### [Task statement]
Copy each line below holding "游戏流畅度高".

Study material section start

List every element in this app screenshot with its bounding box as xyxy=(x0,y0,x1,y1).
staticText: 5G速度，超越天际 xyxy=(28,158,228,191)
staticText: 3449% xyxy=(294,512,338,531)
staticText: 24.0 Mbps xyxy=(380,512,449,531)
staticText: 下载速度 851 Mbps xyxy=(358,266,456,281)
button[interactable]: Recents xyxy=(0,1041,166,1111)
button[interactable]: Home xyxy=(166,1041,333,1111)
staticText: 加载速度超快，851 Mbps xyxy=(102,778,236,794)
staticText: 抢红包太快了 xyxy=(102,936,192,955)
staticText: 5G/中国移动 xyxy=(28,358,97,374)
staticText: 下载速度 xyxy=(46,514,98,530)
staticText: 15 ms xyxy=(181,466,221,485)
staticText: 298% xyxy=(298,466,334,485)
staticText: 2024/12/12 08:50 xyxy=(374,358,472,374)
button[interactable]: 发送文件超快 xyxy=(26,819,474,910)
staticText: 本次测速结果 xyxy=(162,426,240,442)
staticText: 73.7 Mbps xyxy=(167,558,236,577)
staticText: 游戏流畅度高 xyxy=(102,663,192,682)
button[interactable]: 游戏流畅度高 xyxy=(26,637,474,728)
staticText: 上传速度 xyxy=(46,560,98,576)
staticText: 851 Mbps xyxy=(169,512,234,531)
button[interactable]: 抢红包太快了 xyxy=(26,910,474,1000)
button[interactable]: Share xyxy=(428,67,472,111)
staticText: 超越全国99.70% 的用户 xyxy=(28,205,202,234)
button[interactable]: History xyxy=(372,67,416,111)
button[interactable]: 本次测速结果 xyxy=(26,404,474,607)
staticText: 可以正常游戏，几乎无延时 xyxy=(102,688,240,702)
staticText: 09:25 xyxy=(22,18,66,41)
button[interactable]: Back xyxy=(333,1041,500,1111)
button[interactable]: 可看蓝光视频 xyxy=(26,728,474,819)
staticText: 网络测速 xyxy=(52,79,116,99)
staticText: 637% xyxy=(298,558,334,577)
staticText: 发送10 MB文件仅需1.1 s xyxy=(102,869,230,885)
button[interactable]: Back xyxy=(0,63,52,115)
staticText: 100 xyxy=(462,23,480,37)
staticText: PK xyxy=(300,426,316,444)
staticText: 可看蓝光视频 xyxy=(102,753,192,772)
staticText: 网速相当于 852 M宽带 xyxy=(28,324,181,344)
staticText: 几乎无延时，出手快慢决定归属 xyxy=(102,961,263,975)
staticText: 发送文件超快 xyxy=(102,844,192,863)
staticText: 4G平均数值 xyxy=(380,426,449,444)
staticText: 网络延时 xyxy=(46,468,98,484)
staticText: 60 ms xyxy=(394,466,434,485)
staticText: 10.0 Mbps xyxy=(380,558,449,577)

Study material section end

### [Response to the task]
staticText: 游戏流畅度高 xyxy=(102,663,192,682)
button[interactable]: 游戏流畅度高 xyxy=(26,637,474,728)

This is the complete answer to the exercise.